# my budget turbocharging project, a couple of ???



## dirtking_4 (Jul 31, 2005)

i have started the process of turbocharging my car for a budget. it has been a task just finding everything i need. here is what im going to do

sr20det rwd manifold, yes i know how to make it work, i think anyways  
a used t25 turbo great condition! 
370cc injectors
fmic
piping
apexi duel chamber bov
apexi safc 2, with stock ecu
oil and water lines
and misc stuff like costom made downpipe. exc

anywas my question is. sence i will be using the safc with the stock ecu will it require me to purchase a wideband 02 sensor along with air fuel gauge? And do u use both 02 sensors one for the gauge, and one for the ecu. or do you plug the connector into the wideband. and use it for both the ecu and gauge. the reason why i want to do this i think anyways is because i cant find anyone around where i live to tune my car using the safc. and if i want to make more boost later on down the road. 
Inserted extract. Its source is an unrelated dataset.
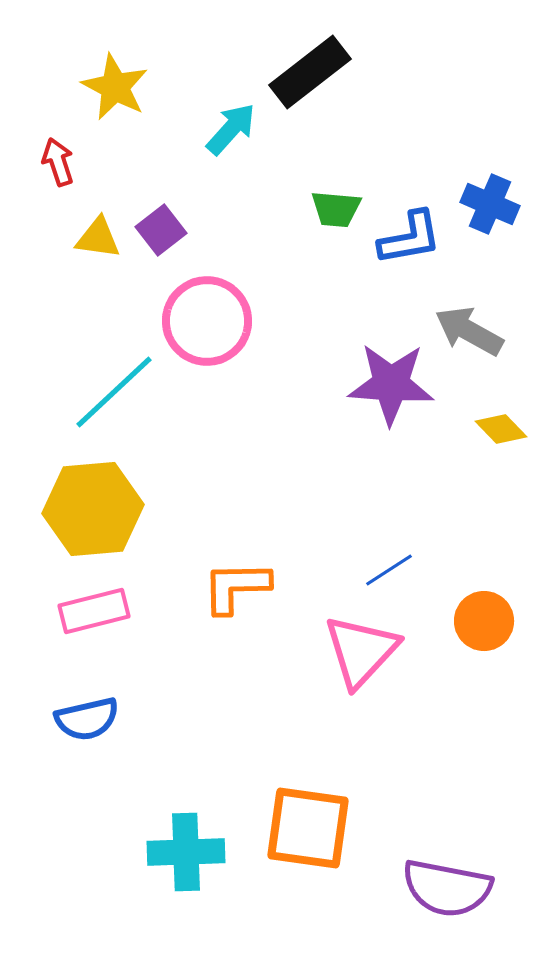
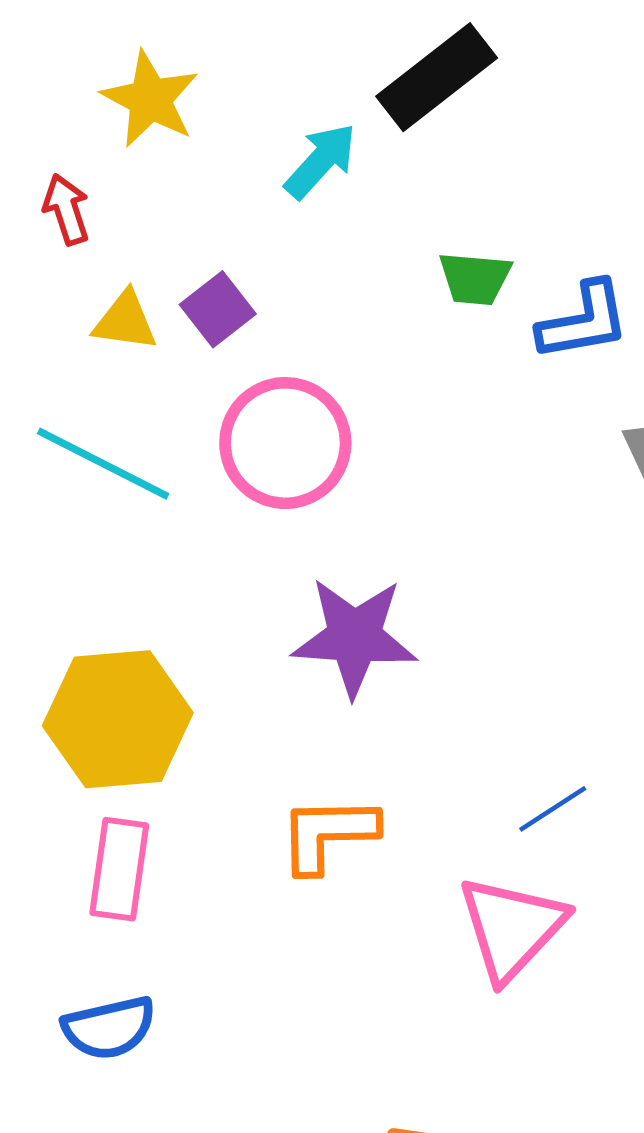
purple star: (391, 384) -> (354, 637), moved
cyan line: (114, 392) -> (103, 464), moved, turned 70
pink rectangle: (94, 611) -> (119, 869), turned -68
and my last question. im not sure what to do with all of the vaccume lines and everything that is attached to the intake. 

what vaccume line do you spice into for the wastgate, and boost gauge if i get one.


----------



## chimmike (Oct 17, 2002)

it's gonna be a bit more complicated than you think to make the rwd mani work. Believe me, just get a fwd manifold. They're still super easy to find, and it'll be a LOT less headache.


----------



## dirtking_4 (Jul 31, 2005)

i was wanting to go with the fwd manifold. but i found a really good deal on the rwd one i have now. i think i can get it to work, im good at metal work and welding. but if somebody can help me out and find a cheep fwd manifold im all for it.


----------



## wes (Apr 30, 2002)

dirtking_4 said:


> i was wanting to go with the fwd manifold. but i found a really good deal on the rwd one i have now. i think i can get it to work, im good at metal work and welding. but if somebody can help me out and find a cheep fwd manifold im all for it.


Did you read those threads I posted in your other post? Tons of pics. on making the RWD SS autochrome manifold on a FWD car.


----------



## chimmike (Oct 17, 2002)

and he still had a lot of problems and he was taking his sweet time with it. When I say sweet time, he's been working on that for more than 6 months.


----------